Unionist commentator Alex Kane writes that when the GFA was signed, “there was a general optimism that time would result in the building of trust followed by broader co-operation”. An integrationist arrangement built around ideas of common citizenship could have led to greater co-operation but consociationalism has led instead to widening sectarian difference and political instability while doing nothing to redress inequality, poverty and economic uncertainty. The various existential crises that have beset the Stormont government since 1998 have highlighted the instability of the current system of government. As I write in November 2017, there is a strong possibility that the British Government will be forced to implement direct rule (as it did between 2002 and 2007) in the absence of any agreement over the implementation of an Irish Language Act.
In the midst of the current crisis political commentators cannot resist looking into their various crystal balls. For Alex Kane, “it is difficult to avoid the conclusion that this peace or political process is drawing to a close” and “the present institutions cannot survive”. Writing in the Belfast Telegraph, former IRA member and current critic of Sinn Féin, Anthony MacIntyre, argues that if Sinn Féin is to succeed, “in its pretence that a united Ireland of sorts [with Sinn Féin in government North and South] … can be put in place, it requires the apparatus in the north to be firing on all cylinders.” Irish News columnist Patrick Murphy argues that a replacement assembly is needed. He argues that rather than calling for an end to ‘institutionalised sectarianism”, Sinn Féin has used the current crisis to call for a fairer deal for Sinn Féin: “Thus it [SF] missed the opportunity to recognise -as republicans might be expected to- that Stormont has also failed to deliver for unionists, particularly the working class. But there was no [Sinn Féin] demand for equality for the poor, the marginalised, the under-educated and those on hospital waiting lists.”

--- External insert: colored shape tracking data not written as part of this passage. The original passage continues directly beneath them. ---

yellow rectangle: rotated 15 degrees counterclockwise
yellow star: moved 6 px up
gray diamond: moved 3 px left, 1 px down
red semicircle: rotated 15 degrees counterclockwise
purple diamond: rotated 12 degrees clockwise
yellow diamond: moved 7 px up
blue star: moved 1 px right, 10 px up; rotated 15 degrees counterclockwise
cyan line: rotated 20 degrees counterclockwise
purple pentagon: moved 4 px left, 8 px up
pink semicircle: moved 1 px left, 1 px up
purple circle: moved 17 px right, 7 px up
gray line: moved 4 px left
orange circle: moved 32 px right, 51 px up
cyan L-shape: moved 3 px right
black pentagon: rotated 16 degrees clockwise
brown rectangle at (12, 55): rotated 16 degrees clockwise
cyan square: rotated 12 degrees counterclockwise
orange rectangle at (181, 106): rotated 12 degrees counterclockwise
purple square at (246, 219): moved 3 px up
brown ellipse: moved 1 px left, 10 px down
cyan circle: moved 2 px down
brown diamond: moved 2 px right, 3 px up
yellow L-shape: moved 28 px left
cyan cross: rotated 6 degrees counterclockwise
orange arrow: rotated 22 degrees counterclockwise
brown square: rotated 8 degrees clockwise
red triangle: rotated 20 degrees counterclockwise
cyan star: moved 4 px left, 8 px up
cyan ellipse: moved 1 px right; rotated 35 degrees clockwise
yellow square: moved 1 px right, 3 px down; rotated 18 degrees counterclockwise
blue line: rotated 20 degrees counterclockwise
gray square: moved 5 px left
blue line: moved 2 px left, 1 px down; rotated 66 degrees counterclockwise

Quoting pertinent parts of the Good Friday Agreement, the now-shelved ‘Shared Futures’ document made some comments on inter-culturalism, which are relevant. According to the author, ‘if we follow these principles we cannot go far wrong’:
“First, everyone in Northern Ireland deserves to be treated as an individual, equal with every other (‘vindication of the human rights of all’) – not a mere cypher for a ‘community’. Second, each of us must mutually recognise our common humanity (‘achievement of reconciliation, tolerance, and mutual trust’) – rather than engaging in a perpetual and sterile battle for ethnic power. And third, the state must be neutral between competing cultural claims (‘promotion of a culture of tolerance at every level’ and encouragement of ‘integrated education – in its widest sense – and mixed housing’).”
If and when the Stormont Assembly is resurrected, unless it moves away from the separate but equal ideology of consociationalism it will continue to be riven by crises and will continue to do a profound disservice to the working class majority in Northern Ireland.